As the ruble tumbled to its lowest against the dollar since early 2009, Ukraine's hryvna slid 4 percent to 10 per dollar as political uncertainty mounted, its weakness spilling into the Russian ruble.
"Today's price action in the ruble is about Ukraine" said Rabobank emerging market economist Christian Lawrence. "Quite frankly, nobody knows what is going to happen there."
The market moves come at a time when some investors are already pulling money out of emerging markets and putting it back into better-understood developed economies.
Also acting against the ruble are purchases of foreign currency to replenish Russia's reserve fund by the Finance Ministry that began on Feb. 20. The ministry is buying 3.5 billion rubles ($98 million) of hard currency each day, undermining the Central Bank's efforts to support the currency.
Ukraine remains without a settled government several days after the ouster of President Viktor Yanukovych, raising concerns that the country will fail to tap outside financial support in time to repay debts as its own hard currency reserves dwindle.
The hryvna's latest fall takes year-to-date losses on the once tightly controlled unit to almost 20 percent against the dollar, more than any other major emerging currency in 2014. Bonds are also falling, with the 2017 dollar issue now having erased over more than its Monday gains.
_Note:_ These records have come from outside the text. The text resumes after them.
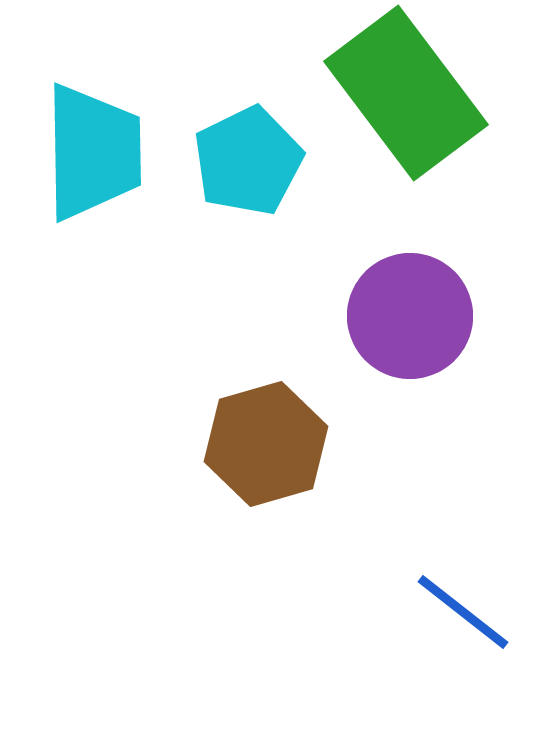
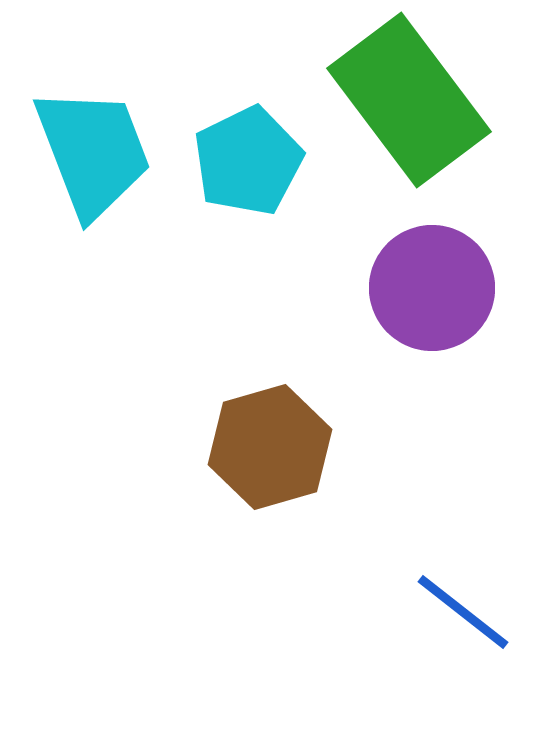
green rectangle: moved 3 px right, 7 px down
cyan trapezoid: rotated 20 degrees counterclockwise
purple circle: moved 22 px right, 28 px up
brown hexagon: moved 4 px right, 3 px down
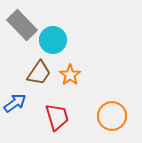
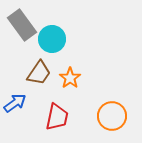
gray rectangle: rotated 8 degrees clockwise
cyan circle: moved 1 px left, 1 px up
orange star: moved 3 px down
red trapezoid: rotated 28 degrees clockwise
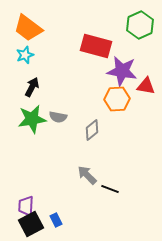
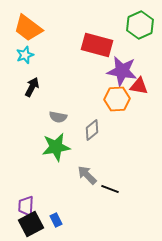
red rectangle: moved 1 px right, 1 px up
red triangle: moved 7 px left
green star: moved 24 px right, 28 px down
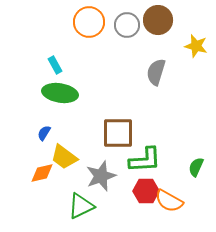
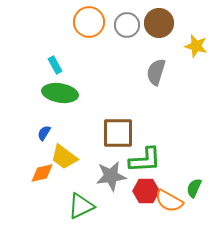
brown circle: moved 1 px right, 3 px down
green semicircle: moved 2 px left, 21 px down
gray star: moved 10 px right; rotated 12 degrees clockwise
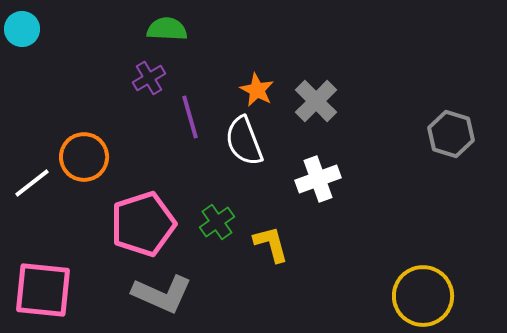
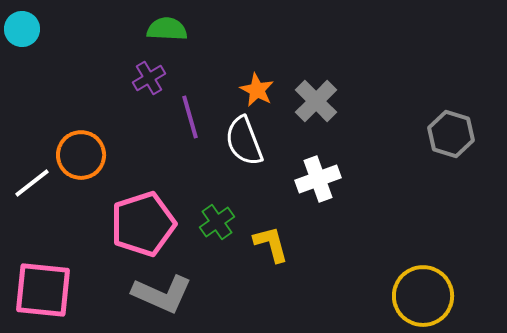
orange circle: moved 3 px left, 2 px up
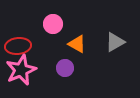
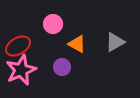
red ellipse: rotated 25 degrees counterclockwise
purple circle: moved 3 px left, 1 px up
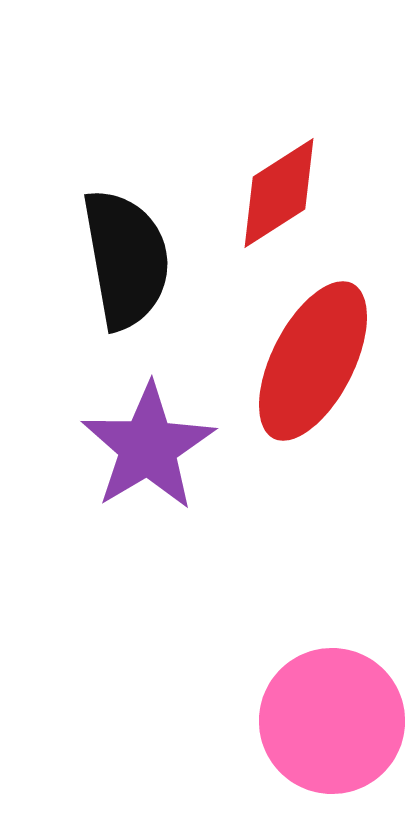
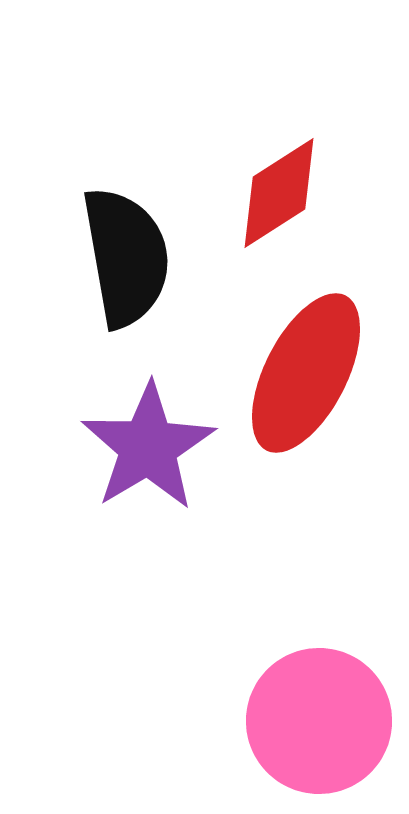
black semicircle: moved 2 px up
red ellipse: moved 7 px left, 12 px down
pink circle: moved 13 px left
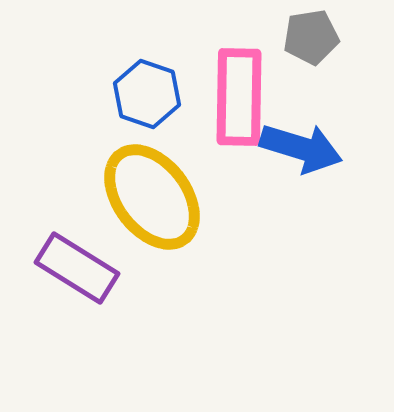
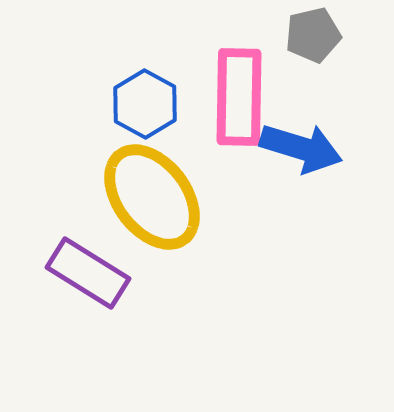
gray pentagon: moved 2 px right, 2 px up; rotated 4 degrees counterclockwise
blue hexagon: moved 2 px left, 10 px down; rotated 10 degrees clockwise
purple rectangle: moved 11 px right, 5 px down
"The whole political picture in Ukraine has become even more blurred than before," said Simon Quijano-Evans, head of emerging markets research at Commerzbank in London.
"As long as there is no clear resolution on who is in charge and as long as there is no unity among global policymakers on resolving the issues, it is impossible to say what happens to asset prices," he added.
Reflecting the fears, debt insurance costs for Ukraine jumped 76 basis points on the 5-year credit default swaps market, Markit said.
"These Ukraine concerns [are weighing] on the ruble in the first place," said Maxim Korovin, fixed income analyst at VTB Capital in Moscow, adding investors may be betting against the ruble as a way to reduce exposure to the region and so indirectly hedge their Ukraine risk.
"If you short the ruble and the ruble is weakening that will offset your loss," he said.